----- Study material

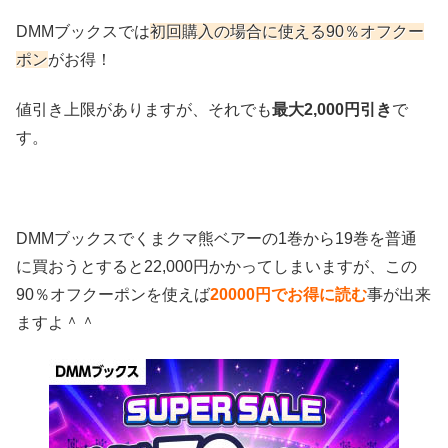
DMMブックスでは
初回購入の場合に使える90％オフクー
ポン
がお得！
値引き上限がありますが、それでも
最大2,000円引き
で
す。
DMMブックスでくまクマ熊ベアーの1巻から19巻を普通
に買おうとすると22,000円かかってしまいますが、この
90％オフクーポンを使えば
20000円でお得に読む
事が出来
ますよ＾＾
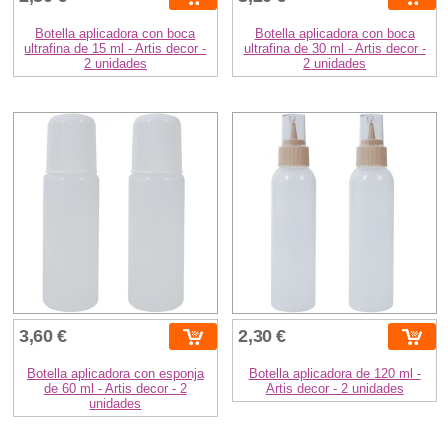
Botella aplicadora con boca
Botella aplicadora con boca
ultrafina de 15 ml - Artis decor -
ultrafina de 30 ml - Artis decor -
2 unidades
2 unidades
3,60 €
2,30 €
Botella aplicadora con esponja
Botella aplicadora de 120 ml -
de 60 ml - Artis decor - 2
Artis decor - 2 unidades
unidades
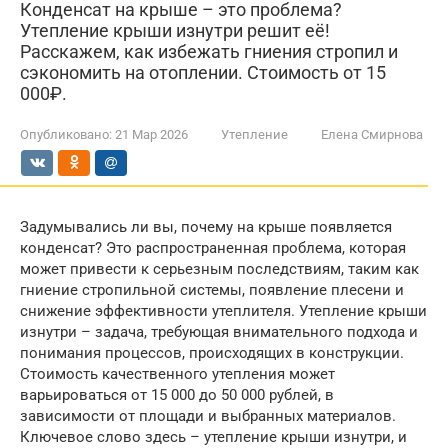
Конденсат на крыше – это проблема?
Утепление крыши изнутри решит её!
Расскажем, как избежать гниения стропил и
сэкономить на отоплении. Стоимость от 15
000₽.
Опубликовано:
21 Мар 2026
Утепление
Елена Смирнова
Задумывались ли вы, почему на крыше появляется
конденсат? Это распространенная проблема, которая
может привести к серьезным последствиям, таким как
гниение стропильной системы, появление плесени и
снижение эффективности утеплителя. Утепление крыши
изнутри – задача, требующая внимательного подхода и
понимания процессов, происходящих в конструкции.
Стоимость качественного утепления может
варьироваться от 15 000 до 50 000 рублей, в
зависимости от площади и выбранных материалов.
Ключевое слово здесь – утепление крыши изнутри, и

----------
----- Study material

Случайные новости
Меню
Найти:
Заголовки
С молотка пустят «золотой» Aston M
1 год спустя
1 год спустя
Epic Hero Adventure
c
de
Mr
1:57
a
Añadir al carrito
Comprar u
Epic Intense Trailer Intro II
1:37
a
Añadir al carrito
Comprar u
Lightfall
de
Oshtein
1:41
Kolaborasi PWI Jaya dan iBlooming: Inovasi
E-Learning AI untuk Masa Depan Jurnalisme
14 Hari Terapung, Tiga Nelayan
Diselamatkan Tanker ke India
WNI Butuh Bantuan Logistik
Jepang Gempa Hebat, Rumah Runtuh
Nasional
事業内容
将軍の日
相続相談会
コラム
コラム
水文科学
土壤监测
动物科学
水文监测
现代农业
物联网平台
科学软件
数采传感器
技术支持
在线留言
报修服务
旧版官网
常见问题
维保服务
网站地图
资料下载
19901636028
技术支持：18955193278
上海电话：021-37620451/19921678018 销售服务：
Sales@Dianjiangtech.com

----------

Goal of the exercise: Whichever lines of the material hold the word "aplicadora", find and copy them.

Written solution:
Botella aplicadora con boca
Botella aplicadora con boca
Botella aplicadora con esponja
Botella aplicadora de 120 ml -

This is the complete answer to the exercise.